The dwarf’s bellow and the utter havoc visited by his hammer cured the skaven of their desire for battle. When they had swarmed out of the mine shafts and tunnels in their hundreds, they had smelt easy prey. Just a few dozen dwarfs in a lonely gallery, a place they could easily surround and isolate. Honourless vermin, they had no compunctions about engineering a massacre.
Now, however, it seemed they were the ones courting a massacre. Glands clenched, spilling the musk of fear into the air. Frightened squeaks dripped past shivering fangs. Those ratmen closest to the tunnels and shafts quickly deserted the gallery. As the first fled, the rest quickly followed. Rodent shrieks echoed through the mine as some of the vermin threw themselves down open shafts in their mindless terror, hurling themselves and those climbing below them to an ignominious doom.

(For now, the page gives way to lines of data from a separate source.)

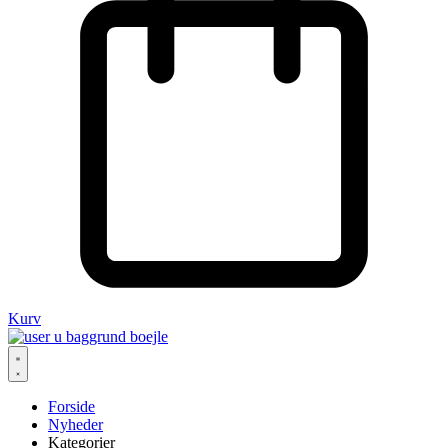
Kurv
Forside
Nyheder
Kategorier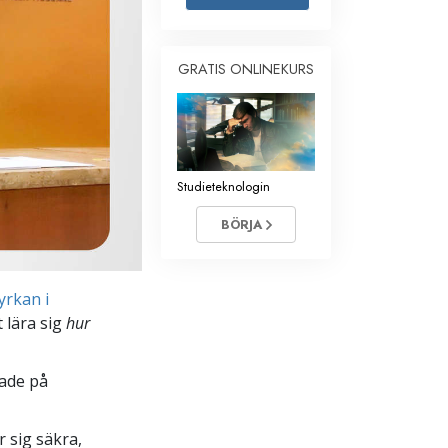
Barn
GRATIS ONLINEKURS
Verktyg för arbetslivet
Etik och tillstånden
Orsaken till undertryckande
Undersökningar
Studieteknologin
Organiseringens grunder
BÖRJA
Grunderna i public relations
Targets och mål
yrkan i
 lära sig
hur
Studieteknologin
Kommunikation
rade på
 sig säkra,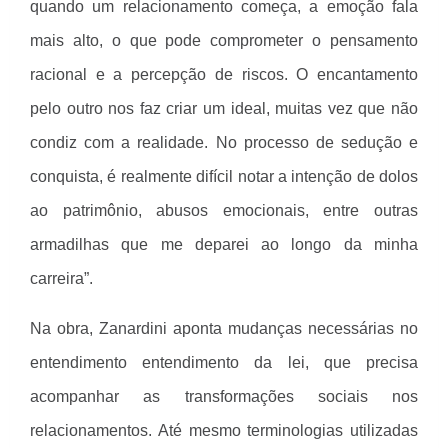
quando um relacionamento começa, a emoção fala
mais alto, o que pode comprometer o pensamento
racional e a percepção de riscos. O encantamento
pelo outro nos faz criar um ideal, muitas vez que não
condiz com a realidade. No processo de sedução e
conquista, é realmente difícil notar a intenção de dolos
ao patrimônio, abusos emocionais, entre outras
armadilhas que me deparei ao longo da minha
carreira”.
Na obra, Zanardini aponta mudanças necessárias no
entendimento entendimento da lei, que precisa
acompanhar as transformações sociais nos
relacionamentos. Até mesmo terminologias utilizadas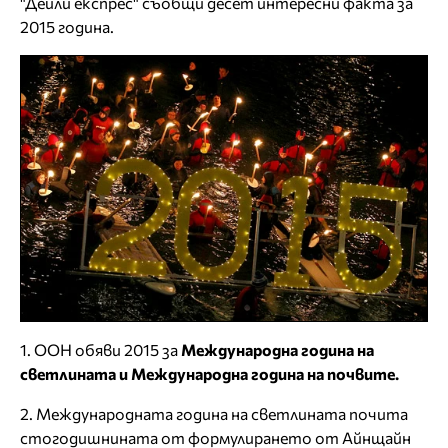
"Дейли експрес" съобщи десет интересни факта за
2015 година.
1. ООН обяви 2015 за
Международна година на
светлината и Международна година на почвите.
2. Международната година на светлината почита
стогодишнината от формулирането от Айнщайн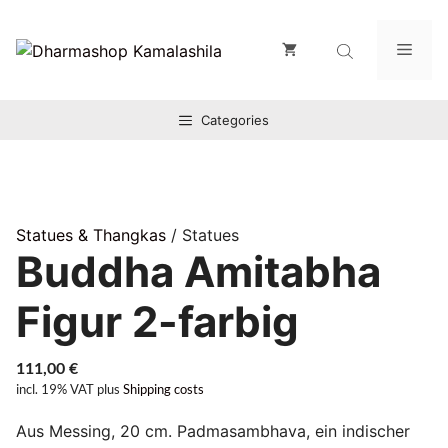
Zum
Inhalt
Men
springen
Categories
Statues & Thangkas
/ Statues
Buddha Amitabha
Figur 2-farbig
111,00
€
incl. 19% VAT
plus
Shipping costs
Aus Messing, 20 cm. Padmasambhava, ein indischer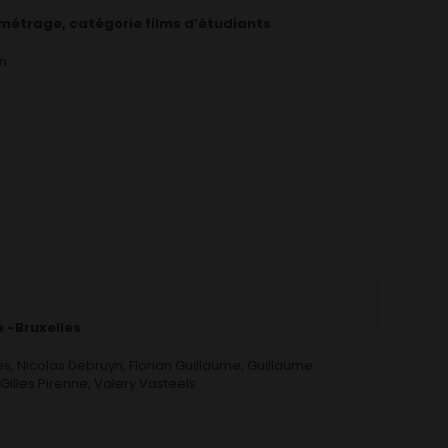
 métrage, catégorie films d’étudiants
on
e -Bruxelles
res, Nicolas Debruyn, Florian Guillaume, Guillaume
 Gilles Pirenne, Valery Vasteels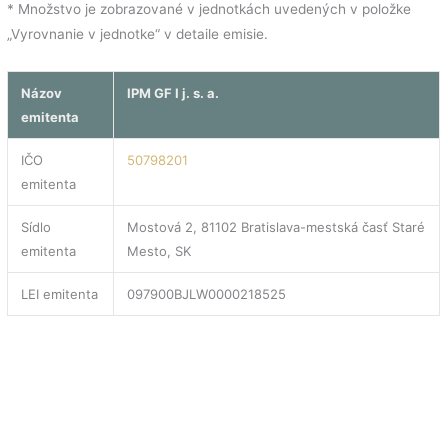
* Množstvo je zobrazované v jednotkách uvedených v položke
„Vyrovnanie v jednotke“ v detaile emisie.
Názov
IPM GF I j. s. a.
emitenta
IČO
50798201
emitenta
Sídlo
Mostová 2, 81102 Bratislava-mestská časť Staré
emitenta
Mesto, SK
LEI emitenta
097900BJLW0000218525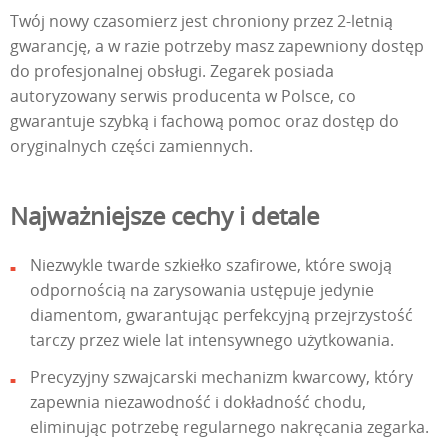
Twój nowy czasomierz jest chroniony przez 2-letnią
gwarancję, a w razie potrzeby masz zapewniony dostęp
do profesjonalnej obsługi. Zegarek posiada
autoryzowany serwis producenta w Polsce, co
gwarantuje szybką i fachową pomoc oraz dostęp do
oryginalnych części zamiennych.
Najważniejsze cechy i detale
Niezwykle twarde szkiełko szafirowe, które swoją
odpornością na zarysowania ustępuje jedynie
diamentom, gwarantując perfekcyjną przejrzystość
tarczy przez wiele lat intensywnego użytkowania.
Precyzyjny szwajcarski mechanizm kwarcowy, który
zapewnia niezawodność i dokładność chodu,
eliminując potrzebę regularnego nakręcania zegarka.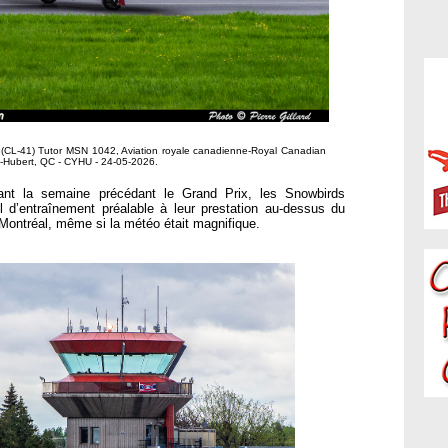
(CL-41) Tutor MSN 1042, Aviation royale canadienne-Royal Canadian
nt-Hubert, QC - CYHU - 24-05-2026.
rant la semaine précédant le Grand Prix, les Snowbirds
l d’entraînement préalable à leur prestation au-dessus du
Montréal, même si la météo était magnifique.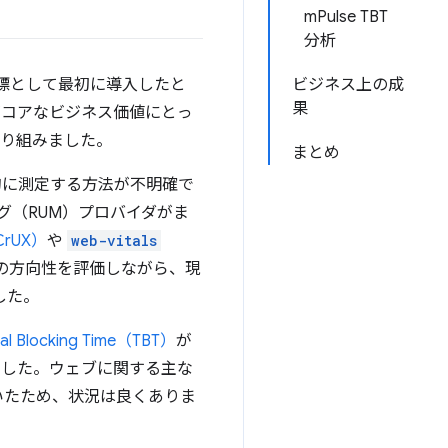
mPulse TBT
分析
用版の指標として最初に導入したと
ビジネス上の成
果
とがコアなビジネス価値にとっ
に取り組みました。
まとめ
的に測定する方法が不明確で
グ（RUM）プロバイダがま
rUX）
や
web-vitals
今後の方向性を評価しながら、現
した。
tal Blocking Time（TBT）
が
ました。ウェブに関する主な
ていたため、状況は良くありま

Growling their own battle-cries, the other dwarfs charged the retreating skaven. Scores of the beasts were cut down before they could desert the gallery, hacked to pieces by dwarfish axes and battered to paste by dwarfish hammers.
Kurgaz stepped away from the mess of pulp that had been the last enemy to fall before him. He glanced around, but there were no ratkin within his reach. He spat at the fleeing vermin in contempt. Lower than greenskins, these filthy skaven. At least an orc had the spine to stand and fight. There was no glory in a battle like this, victory against such an easily routed foe rang as hollow as an elven promise.
The dwarf swung Drakdrazh onto his shoulder, grunting as its weight pressed down on him. He wondered if the weapon shared his disappointment, his frustration that the fight was over before it was properly begun. A runeweapon had a spirit all its own, a divine spark pounded into it by the runesmiths who forged it. How the hammer must lament the fall from ancient glories to the culling of slinking ratkin!
‘Victory, Kurgaz!’ a sallow-bearded dwarf warrior shouted, sprinting towards the champion. Blood dripped from the warrior’s torn ear and there was a gash in his forearm where a skaven spear had pierced him, yet he seemed to give small consideration to his hurts, gripped by the jubilation of victory. ‘The skaven will think twice before they defile Grungni’s Tower again!’
Kurgaz scowled at the younger dwarf’s enthusiasm. ‘They turned and ran before the fight could even start,’ he cursed, kicking the rodent mush at his feet.
‘
The honour is yours, Kurgaz,’ the warrior told him. ‘If not for you, the ratkin might have overwhelmed us. Broken out into the upper workings.’
‘What honour in slaughtering vermin?’ Kurgaz shook his head and patted the haft of his hammer. ‘They were unworthy of Drakdrazh.’
At that instant, a loud report echoed through the gallery. Kurgaz staggered as he was struck from behind, the shot slamming into him with such force that his mail was shredded by the impact. Acrid smoke and a torrent of blood rose from the wound. The dwarf took a stumbling step, then slammed face forwards onto the floor.
The dwarf warriors clearing out the last knots of lingering ratmen looked up, stunned to see a lone skaven dangling from one of the ventilation shafts. The creature was suspended by ropes, hanging upside down above the gallery. Clutched in its paws was the lethal bulk of a jezzail, smoke rising from its muzzle. Before any of the dwarfs could react, the verminous sniper slung its gun across its back and scampered back up the ropes, a chitter of sadistic amusement drifting down as it made its retreat.
‘The filth has shot Kurgaz Smallhammer!’ The shout echoed through the gallery almost as loudly as the shot had. In a matter of heartbeats, a ring of grave-faced dwarfs surrounded the prostrate form of their hero. They stared at the horrible wound in Kurgaz’s back, at the smouldering hole that had burned its way through layers of chain and leather to strike the flesh within.
One of the dwarfs, an old veteran with flecks of silver in his crimson beard, lifted Kurgaz onto his side and pressed his ear to the hero’s chest. ‘Take him to the stronghold!’ he called out. ‘Take him to his father while there is still breath in him!’